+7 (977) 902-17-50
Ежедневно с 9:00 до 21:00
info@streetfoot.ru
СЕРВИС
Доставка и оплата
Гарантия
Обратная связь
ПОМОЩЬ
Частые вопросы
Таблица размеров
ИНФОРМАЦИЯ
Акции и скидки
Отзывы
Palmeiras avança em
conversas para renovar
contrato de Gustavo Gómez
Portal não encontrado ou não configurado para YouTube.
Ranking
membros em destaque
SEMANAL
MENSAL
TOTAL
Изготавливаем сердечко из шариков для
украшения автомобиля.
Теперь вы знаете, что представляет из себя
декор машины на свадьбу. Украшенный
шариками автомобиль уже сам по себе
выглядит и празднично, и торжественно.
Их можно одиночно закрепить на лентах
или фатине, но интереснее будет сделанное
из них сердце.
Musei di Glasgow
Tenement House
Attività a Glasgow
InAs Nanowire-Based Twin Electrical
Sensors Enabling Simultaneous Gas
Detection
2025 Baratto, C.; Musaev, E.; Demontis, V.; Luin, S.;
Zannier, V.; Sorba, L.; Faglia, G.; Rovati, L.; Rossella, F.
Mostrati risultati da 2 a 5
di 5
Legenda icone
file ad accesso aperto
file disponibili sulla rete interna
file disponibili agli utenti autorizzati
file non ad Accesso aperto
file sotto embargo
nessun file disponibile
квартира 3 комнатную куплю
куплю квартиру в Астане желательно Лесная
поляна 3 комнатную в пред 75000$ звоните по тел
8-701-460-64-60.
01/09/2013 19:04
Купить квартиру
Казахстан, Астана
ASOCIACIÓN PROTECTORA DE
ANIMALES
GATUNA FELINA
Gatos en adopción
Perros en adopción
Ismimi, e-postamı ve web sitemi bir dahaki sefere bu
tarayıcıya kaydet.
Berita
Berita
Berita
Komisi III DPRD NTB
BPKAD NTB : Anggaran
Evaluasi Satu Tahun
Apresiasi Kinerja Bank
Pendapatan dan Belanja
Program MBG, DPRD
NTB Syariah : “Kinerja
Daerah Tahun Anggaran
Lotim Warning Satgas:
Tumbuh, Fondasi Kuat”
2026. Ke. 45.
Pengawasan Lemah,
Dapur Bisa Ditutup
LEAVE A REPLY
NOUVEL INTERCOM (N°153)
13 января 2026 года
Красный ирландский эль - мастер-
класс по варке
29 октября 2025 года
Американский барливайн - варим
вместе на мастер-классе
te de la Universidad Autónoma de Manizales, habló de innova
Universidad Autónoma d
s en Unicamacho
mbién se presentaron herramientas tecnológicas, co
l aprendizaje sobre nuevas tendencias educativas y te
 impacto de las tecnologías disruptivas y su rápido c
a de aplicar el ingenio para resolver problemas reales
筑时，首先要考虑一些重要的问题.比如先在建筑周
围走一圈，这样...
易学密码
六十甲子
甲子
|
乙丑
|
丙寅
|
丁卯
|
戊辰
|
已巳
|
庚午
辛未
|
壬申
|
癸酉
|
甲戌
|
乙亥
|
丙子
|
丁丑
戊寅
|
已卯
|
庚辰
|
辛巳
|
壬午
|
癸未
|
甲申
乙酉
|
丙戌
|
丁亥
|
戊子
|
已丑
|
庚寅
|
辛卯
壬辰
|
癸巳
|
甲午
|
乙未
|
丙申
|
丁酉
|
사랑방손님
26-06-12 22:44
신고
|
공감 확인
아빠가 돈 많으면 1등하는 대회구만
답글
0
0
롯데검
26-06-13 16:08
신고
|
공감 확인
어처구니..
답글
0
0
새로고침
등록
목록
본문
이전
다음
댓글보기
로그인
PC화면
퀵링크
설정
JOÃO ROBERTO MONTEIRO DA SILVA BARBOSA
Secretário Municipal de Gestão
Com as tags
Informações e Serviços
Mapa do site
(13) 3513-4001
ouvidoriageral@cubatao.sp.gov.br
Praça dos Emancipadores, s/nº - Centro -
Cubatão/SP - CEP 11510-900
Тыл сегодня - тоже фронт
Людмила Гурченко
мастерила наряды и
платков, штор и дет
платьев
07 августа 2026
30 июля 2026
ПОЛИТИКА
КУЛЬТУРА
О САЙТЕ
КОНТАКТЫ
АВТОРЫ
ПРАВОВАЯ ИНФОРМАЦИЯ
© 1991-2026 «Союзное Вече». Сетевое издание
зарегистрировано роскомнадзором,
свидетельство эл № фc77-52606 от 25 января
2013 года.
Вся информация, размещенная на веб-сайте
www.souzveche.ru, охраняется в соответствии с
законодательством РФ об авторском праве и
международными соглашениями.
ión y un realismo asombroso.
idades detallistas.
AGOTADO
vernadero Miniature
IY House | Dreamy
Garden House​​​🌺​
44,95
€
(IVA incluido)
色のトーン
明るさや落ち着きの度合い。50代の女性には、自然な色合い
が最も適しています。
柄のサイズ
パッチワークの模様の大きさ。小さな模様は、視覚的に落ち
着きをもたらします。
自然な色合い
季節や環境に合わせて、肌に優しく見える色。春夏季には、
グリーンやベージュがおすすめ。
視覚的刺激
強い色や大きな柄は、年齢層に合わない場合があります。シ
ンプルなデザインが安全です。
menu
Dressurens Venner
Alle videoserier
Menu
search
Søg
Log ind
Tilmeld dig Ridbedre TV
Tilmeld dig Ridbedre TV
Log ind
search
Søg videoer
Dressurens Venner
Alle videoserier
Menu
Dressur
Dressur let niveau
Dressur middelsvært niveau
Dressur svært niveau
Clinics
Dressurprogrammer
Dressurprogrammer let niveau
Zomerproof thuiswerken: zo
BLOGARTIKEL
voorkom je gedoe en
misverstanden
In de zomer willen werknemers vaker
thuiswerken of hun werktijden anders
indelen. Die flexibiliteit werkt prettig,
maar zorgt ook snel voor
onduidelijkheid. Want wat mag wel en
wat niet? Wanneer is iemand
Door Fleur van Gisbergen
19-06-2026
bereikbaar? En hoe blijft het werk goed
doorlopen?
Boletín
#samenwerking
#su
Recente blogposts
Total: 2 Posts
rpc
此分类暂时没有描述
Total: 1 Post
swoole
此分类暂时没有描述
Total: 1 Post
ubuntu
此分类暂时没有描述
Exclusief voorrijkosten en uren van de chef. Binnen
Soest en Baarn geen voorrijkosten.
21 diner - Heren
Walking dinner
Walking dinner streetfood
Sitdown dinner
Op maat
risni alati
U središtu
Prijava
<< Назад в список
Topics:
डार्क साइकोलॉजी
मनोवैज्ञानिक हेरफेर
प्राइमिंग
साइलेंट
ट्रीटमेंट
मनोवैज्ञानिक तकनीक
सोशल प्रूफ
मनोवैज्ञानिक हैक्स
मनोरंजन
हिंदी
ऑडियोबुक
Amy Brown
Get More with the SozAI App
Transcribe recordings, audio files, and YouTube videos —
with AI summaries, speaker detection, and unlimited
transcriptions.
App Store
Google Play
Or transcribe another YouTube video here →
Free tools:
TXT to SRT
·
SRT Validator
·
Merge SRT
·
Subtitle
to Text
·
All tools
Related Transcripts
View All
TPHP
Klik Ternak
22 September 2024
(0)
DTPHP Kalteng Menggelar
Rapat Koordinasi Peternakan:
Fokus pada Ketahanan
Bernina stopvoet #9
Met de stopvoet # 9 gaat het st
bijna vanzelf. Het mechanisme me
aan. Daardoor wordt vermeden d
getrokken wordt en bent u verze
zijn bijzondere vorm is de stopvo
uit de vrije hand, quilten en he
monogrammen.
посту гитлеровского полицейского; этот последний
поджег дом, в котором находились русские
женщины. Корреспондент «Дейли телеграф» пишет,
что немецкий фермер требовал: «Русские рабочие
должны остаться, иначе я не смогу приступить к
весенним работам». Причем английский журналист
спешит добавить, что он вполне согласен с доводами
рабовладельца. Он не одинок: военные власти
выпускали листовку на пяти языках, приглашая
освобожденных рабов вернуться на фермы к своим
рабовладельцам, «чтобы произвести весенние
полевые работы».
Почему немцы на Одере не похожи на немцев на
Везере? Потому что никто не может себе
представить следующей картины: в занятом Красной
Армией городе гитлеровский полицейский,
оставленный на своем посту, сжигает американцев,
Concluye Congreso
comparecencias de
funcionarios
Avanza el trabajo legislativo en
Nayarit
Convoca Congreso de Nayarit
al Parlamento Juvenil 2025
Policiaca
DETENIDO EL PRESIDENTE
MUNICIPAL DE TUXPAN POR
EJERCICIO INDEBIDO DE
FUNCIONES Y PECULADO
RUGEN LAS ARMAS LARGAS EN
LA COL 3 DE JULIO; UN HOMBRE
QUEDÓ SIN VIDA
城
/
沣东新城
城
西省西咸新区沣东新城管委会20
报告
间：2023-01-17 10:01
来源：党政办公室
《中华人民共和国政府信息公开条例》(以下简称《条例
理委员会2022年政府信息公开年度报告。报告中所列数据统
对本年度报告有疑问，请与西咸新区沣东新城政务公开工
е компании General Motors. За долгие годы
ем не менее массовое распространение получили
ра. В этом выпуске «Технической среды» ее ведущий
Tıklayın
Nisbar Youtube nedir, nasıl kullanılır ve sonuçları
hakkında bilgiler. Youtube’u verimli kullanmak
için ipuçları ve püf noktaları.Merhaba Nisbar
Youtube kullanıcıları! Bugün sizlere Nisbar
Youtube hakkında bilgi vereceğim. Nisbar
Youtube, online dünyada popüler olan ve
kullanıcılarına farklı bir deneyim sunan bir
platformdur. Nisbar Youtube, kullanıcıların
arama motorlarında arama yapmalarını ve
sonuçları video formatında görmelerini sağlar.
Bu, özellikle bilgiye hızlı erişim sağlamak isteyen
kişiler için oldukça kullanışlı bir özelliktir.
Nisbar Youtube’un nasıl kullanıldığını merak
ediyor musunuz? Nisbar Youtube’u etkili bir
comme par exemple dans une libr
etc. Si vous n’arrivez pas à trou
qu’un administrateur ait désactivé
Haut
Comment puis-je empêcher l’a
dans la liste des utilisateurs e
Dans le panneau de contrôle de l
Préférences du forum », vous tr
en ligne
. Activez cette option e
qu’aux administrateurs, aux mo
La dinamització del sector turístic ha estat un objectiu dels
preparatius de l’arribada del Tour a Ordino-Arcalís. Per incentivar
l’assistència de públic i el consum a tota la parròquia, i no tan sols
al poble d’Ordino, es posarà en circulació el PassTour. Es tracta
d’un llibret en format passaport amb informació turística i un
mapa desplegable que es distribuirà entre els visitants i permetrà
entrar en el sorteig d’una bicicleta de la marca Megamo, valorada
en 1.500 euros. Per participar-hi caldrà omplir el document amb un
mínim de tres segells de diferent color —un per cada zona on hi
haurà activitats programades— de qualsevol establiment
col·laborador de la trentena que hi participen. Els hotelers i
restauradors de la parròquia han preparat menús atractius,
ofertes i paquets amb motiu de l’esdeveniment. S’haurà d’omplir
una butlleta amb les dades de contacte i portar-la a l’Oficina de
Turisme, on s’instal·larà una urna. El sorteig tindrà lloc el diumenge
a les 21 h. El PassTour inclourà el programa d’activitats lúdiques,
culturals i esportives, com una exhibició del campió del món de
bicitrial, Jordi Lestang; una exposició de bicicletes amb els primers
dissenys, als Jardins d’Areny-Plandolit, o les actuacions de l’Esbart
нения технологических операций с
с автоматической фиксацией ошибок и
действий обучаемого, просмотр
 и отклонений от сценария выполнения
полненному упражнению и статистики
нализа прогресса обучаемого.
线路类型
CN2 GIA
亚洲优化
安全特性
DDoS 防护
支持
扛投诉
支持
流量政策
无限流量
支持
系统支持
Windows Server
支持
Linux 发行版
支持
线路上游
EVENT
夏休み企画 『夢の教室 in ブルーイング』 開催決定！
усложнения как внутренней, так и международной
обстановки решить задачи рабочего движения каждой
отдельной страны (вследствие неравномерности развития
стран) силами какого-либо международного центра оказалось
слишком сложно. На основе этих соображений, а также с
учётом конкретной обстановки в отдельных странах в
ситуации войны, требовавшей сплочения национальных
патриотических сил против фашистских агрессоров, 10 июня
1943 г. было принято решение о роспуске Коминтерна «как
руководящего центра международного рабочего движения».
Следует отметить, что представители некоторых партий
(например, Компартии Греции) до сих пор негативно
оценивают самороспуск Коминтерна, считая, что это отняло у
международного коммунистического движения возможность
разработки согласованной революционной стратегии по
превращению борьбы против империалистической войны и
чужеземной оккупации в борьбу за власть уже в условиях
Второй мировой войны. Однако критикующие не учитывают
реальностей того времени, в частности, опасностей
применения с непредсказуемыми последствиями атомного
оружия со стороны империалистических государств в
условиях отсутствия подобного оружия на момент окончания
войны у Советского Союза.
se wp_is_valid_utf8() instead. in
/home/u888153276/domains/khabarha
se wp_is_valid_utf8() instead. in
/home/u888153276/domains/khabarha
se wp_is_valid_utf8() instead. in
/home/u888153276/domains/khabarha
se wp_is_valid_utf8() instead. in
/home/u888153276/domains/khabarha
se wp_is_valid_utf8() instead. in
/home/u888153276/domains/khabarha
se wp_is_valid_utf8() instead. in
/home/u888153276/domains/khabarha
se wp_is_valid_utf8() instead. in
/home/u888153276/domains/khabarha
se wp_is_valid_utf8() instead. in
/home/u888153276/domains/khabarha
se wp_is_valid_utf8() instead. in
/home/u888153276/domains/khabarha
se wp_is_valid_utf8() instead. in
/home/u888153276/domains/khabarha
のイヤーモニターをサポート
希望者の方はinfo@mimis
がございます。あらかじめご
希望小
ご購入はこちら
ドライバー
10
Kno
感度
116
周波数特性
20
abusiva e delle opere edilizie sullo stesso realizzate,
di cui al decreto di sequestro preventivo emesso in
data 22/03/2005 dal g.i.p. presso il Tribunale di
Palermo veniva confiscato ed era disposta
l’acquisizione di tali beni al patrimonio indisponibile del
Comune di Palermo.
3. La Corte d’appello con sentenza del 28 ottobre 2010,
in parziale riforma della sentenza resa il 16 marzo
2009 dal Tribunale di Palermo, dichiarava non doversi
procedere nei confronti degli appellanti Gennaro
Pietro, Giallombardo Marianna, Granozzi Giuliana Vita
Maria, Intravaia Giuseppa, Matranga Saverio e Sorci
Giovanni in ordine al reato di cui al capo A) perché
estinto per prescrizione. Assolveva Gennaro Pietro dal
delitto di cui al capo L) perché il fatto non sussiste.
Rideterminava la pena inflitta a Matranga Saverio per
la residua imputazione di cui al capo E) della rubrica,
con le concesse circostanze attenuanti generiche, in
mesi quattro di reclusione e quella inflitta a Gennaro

-----

• WHAT IS NEEDED
Within the entries, find each line holding the string "niveau". Reply with how many there are, as a number alone.

• WRITTEN SOLUTION
4